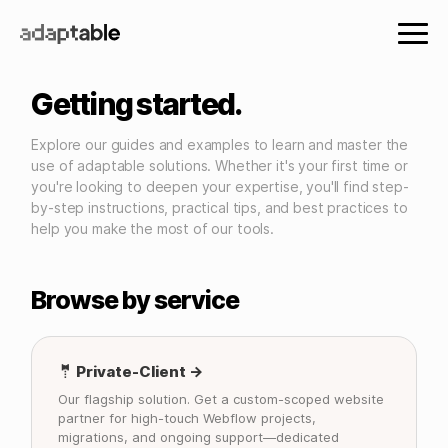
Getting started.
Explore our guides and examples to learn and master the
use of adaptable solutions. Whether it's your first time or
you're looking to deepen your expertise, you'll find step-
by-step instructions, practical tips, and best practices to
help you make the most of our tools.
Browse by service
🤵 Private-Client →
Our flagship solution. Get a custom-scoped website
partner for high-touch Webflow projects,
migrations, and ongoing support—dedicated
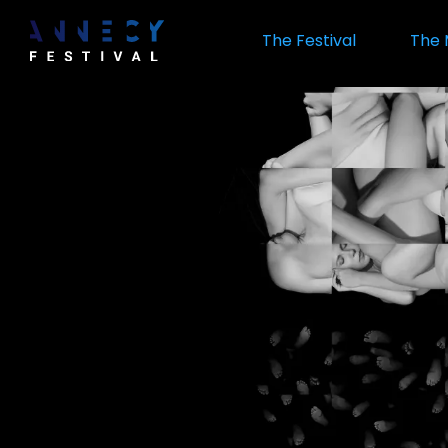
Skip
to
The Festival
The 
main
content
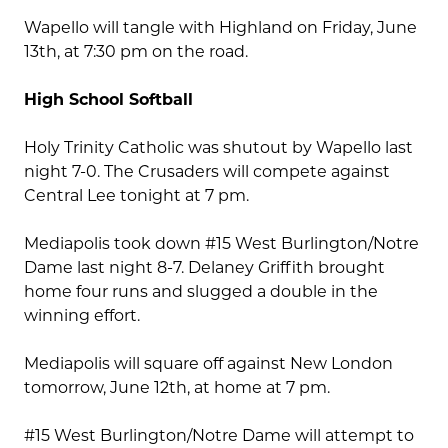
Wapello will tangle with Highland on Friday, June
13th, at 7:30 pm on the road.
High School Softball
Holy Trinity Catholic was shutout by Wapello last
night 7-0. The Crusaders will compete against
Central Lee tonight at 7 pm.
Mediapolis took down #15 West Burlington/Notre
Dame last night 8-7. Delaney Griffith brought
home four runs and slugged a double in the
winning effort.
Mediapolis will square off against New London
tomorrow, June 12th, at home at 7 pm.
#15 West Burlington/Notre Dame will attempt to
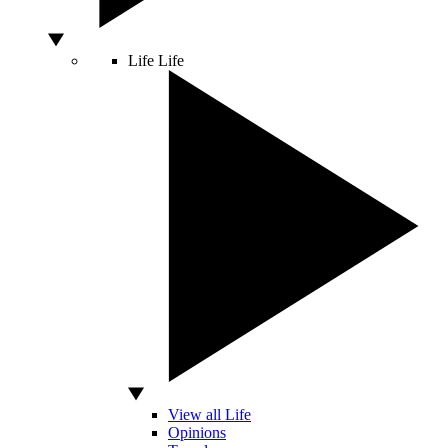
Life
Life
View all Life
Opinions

--

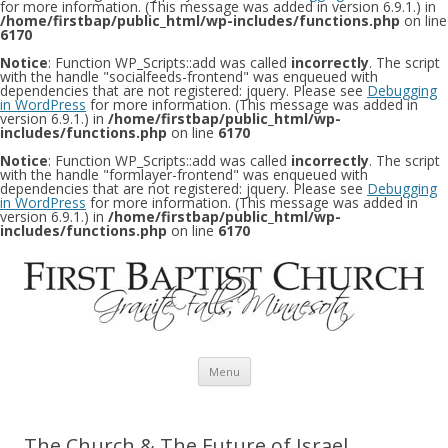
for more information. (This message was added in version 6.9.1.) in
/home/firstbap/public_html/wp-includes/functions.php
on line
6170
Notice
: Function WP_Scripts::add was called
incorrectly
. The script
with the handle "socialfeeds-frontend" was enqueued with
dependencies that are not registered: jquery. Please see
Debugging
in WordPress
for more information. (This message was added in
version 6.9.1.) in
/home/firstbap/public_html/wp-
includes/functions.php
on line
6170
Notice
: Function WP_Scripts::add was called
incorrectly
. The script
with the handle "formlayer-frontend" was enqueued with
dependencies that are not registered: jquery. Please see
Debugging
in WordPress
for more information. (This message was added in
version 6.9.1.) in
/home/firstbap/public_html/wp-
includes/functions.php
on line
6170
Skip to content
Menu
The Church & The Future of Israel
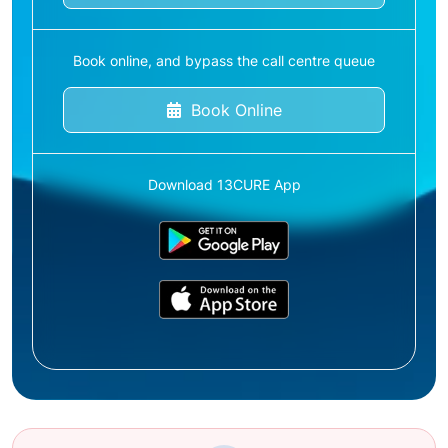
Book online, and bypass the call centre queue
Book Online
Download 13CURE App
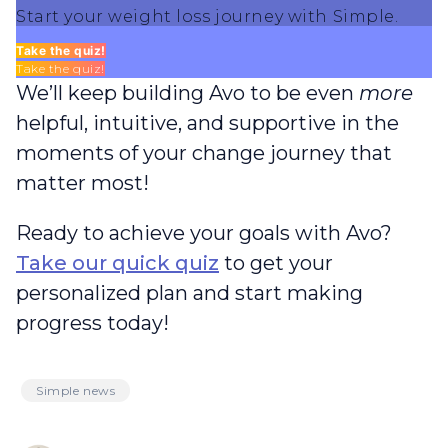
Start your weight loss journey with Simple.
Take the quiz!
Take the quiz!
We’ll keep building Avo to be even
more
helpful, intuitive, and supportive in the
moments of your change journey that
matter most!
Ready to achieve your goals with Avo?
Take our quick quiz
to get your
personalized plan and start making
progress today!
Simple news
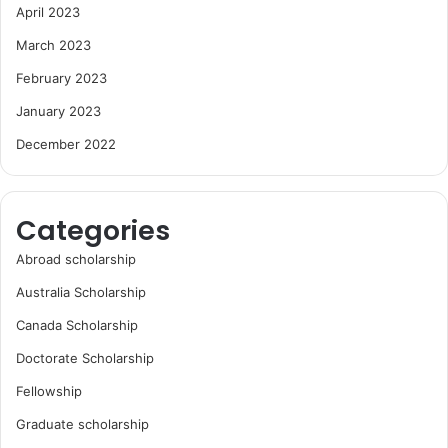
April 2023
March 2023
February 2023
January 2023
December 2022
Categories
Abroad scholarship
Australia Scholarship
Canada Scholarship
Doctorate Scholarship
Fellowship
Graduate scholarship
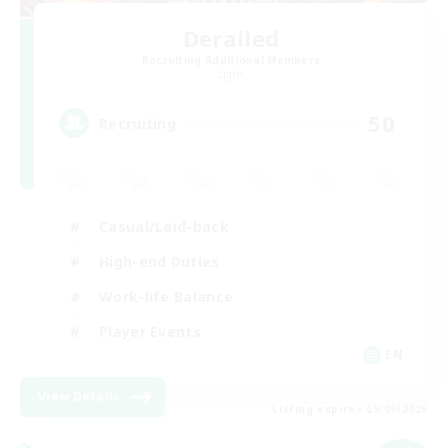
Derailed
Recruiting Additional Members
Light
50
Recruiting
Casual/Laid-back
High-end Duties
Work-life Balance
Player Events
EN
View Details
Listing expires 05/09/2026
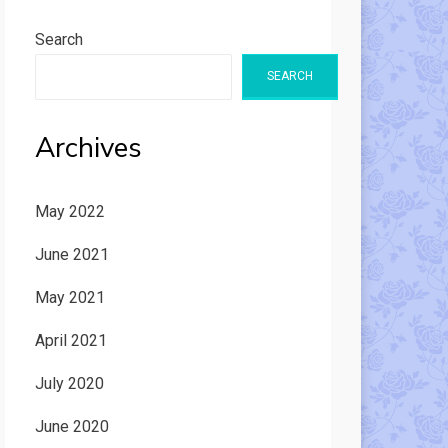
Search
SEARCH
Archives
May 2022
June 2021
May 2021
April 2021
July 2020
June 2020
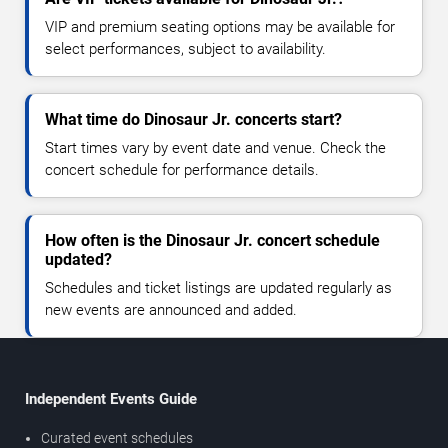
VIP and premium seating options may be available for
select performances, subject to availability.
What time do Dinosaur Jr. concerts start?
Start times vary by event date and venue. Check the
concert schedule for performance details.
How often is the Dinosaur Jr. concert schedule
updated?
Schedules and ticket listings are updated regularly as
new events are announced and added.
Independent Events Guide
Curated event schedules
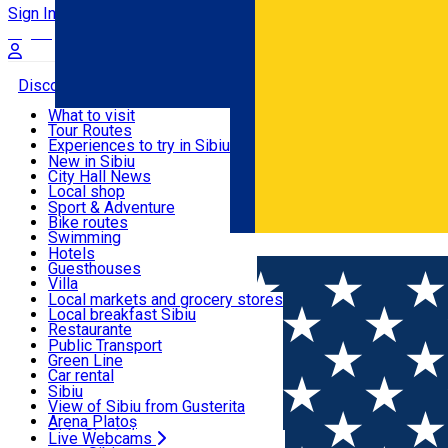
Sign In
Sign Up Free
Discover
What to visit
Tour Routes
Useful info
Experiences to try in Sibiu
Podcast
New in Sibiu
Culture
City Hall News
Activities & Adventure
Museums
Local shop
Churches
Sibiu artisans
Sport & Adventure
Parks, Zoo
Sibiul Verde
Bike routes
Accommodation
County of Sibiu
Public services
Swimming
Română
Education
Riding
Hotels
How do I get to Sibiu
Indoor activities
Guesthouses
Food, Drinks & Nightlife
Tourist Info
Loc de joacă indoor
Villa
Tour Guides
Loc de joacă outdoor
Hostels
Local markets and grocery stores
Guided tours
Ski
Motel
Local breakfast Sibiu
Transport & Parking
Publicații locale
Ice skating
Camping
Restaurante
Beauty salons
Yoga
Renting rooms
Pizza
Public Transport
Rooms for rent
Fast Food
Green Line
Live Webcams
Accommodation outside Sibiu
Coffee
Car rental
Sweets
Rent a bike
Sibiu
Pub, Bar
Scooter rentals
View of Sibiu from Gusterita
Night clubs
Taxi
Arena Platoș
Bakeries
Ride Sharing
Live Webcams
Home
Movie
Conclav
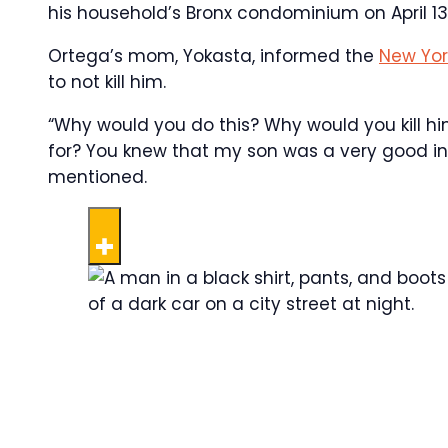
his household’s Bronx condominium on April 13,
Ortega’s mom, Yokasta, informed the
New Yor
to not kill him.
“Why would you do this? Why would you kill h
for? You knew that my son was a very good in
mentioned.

TASK PROMPT:
In the data above, find the line containing "Getting started." and the line containing "night 7-0. The Crusaders will compete against". Repeat those two lines and everything between them exactly, minus the pictures.

COMPLETED TASK:
Getting started.
Explore our guides and examples to learn and master the
use of adaptable solutions. Whether it's your first time or
you're looking to deepen your expertise, you'll find step-
by-step instructions, practical tips, and best practices to
help you make the most of our tools.
Browse by service
🤵 Private-Client →
Our flagship solution. Get a custom-scoped website
partner for high-touch Webflow projects,
migrations, and ongoing support—dedicated
Skip
to
The Festival
The 
main
content
Wapello will tangle with Highland on Friday, June
13th, at 7:30 pm on the road.
High School Softball
Holy Trinity Catholic was shutout by Wapello last
night 7-0. The Crusaders will compete against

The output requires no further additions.